Numerical Optimization Routines

This section includes several routines which form basic building blocks for other higher level solvers.

Projections

project_to_ball(x[, radius])

Projects a vector to the \(\ell_2\) ball of a specified radius.

project_to_box(x[, radius])

Projects a vector to the box (\(\ell_{\infty}\) ball) of a specified radius.

project_to_real_upper_limit(x[, limit])

Projects a (possibly complex) vector to its real part with an upper limit on each entry.

Shrinkage

shrink(a, kappa)

Shrinks each entry of a vector by \(\kappa\).

Conjugate Gradient Methods

Normal Conjugate Gradients on Matrices

cg.solve_from(A, b, x_0[, max_iters, …])

Solves the problem \(Ax = b\) for a symmetric positive definite \(A\) via conjugate gradients iterations with an initial guess.

cg.solve_from_jit(A, b, x_0[, max_iters, …])

Solves the problem \(Ax = b\) for a symmetric positive definite \(A\) via conjugate gradients iterations with an initial guess.

cg.solve(A, b[, max_iters, res_norm_rtol])

Solves the problem \(Ax = b\) for a symmetric positive definite \(A\) via conjugate gradients iterations.
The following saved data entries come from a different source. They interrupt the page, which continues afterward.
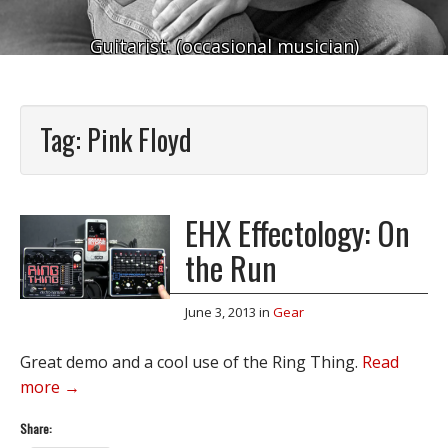
Guitarist. (occasional musician)
Tag:
Pink Floyd
EHX Effectology: On
the Run
June 3, 2013
in
Gear
Great demo and a cool use of the Ring Thing.
Read
more →
Share: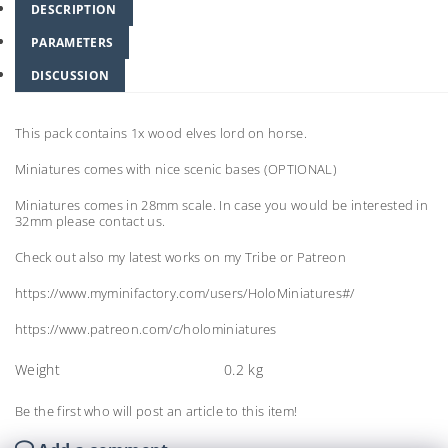
DESCRIPTION
PARAMETERS
DISCUSSION
This pack contains 1x wood elves lord on horse.
Miniatures comes with nice scenic bases (OPTIONAL)
Miniatures comes in 28mm scale. In case you would be interested in
32mm please contact us.
Check out also my latest works on my Tribe or Patreon
https://www.myminifactory.com/users/HoloMiniatures#/
https://www.patreon.com/c/holominiatures
Weight
0.2 kg
Be the first who will post an article to this item!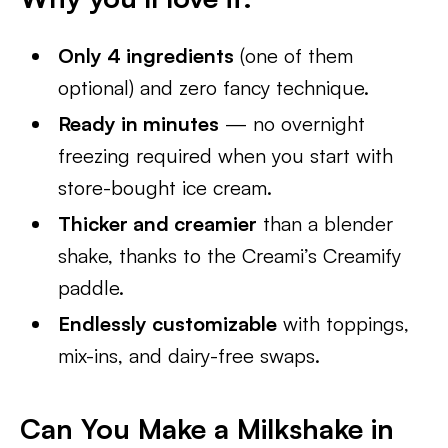
Only 4 ingredients
(one of them
optional) and zero fancy technique.
Ready in minutes
— no overnight
freezing required when you start with
store-bought ice cream.
Thicker and creamier
than a blender
shake, thanks to the Creami’s Creamify
paddle.
Endlessly customizable
with toppings,
mix-ins, and dairy-free swaps.
Can You Make a Milkshake in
cg.solve_jit(A, b[, max_iters, res_norm_rtol])

Solves the problem \(Ax = b\) for a symmetric positive definite \(A\) via conjugate gradients iterations.

Preconditioned Normal Conjugate Gradients on Linear Operators

These are more general purpose.

pcg.solve_from(A, b, x0[, max_iters, tol, …])
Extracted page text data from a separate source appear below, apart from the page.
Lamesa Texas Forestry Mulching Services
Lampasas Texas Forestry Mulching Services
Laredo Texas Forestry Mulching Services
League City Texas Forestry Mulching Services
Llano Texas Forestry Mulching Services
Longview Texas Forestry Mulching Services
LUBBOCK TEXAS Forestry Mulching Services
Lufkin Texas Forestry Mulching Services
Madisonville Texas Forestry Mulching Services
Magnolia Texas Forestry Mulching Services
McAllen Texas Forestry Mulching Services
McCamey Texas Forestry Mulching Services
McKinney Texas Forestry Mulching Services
Solves the problem \(Ax = b\) for a symmetric positive definite \(A\) via preconditioned conjugate gradients iterations with an initial guess and a preconditioner.

pcg.solve_from_jit(A, b, x0[, max_iters, …])

Solves the problem \(Ax = b\) for a symmetric positive definite \(A\) via preconditioned conjugate gradients iterations with an initial guess and a preconditioner.

pcg.solve(A, b[, max_iters, tol, atol, M])

Solves the problem \(Ax = b\) for a symmetric positive definite \(A\) via preconditioned conjugate gradients iterations with a preconditioner.

pcg.solve_jit(A, b[, max_iters, tol, atol, M])

Solves the problem \(Ax = b\) for a symmetric positive definite \(A\) via preconditioned conjugate gradients iterations with a preconditioner.